Work to be completed: Each line from the one containing "больницы второй год" to the end of the records below should be restated word for word; please leave out all other lines.

Records contained in a dataset
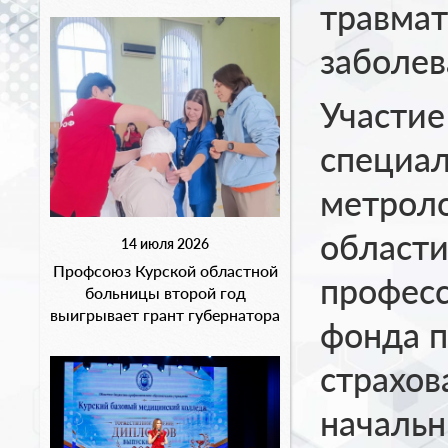
травмат
заболев
Участие
специал
метрол
области
14 июля 2026
Профсоюз Курской областной
профес
больницы второй год
выигрывает грант губернатора
фонда п
страхов
начальн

Result of this task:
больницы второй год
выигрывает грант губернатора
фонда п
страхов
начальн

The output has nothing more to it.